[Problem requirements] Lines from the line with "tekten und bietet eine" to the line with "essenten für dieses" in the entries below, and only those, must be output exactly, with both ends included.

[Available data]
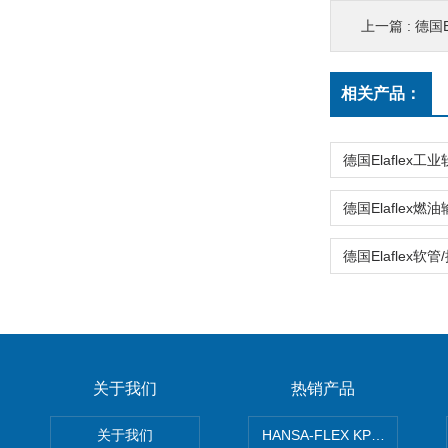
上一篇 :
德国
相关产品：
关于我们
热销产品
关于我们
HANSA-FLEX KP100P紧凑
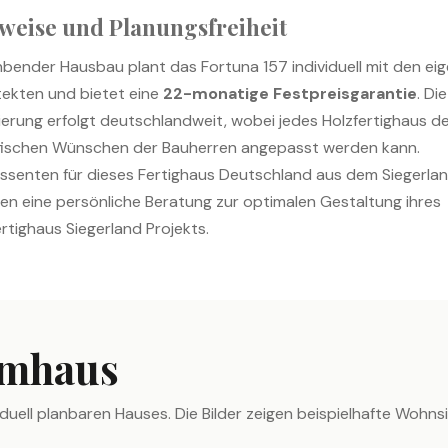
weise und Planungsfreiheit
bender Hausbau plant das Fortuna 157 individuell mit den ei
tekten und bietet eine
22-monatige Festpreisgarantie
. Die
sierung erfolgt deutschlandweit, wobei jedes Holzfertighaus d
fischen Wünschen der Bauherren angepasst werden kann.
essenten für dieses Fertighaus Deutschland aus dem Siegerla
ten eine persönliche Beratung zur optimalen Gestaltung ihres
ertighaus Siegerland Projekts.
umhaus
uell planbaren Hauses. Die Bilder zeigen beispielhafte Wohnsi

[Task answer]
tekten und bietet eine
22-monatige Festpreisgarantie
. Die
sierung erfolgt deutschlandweit, wobei jedes Holzfertighaus d
fischen Wünschen der Bauherren angepasst werden kann.
essenten für dieses Fertighaus Deutschland aus dem Siegerla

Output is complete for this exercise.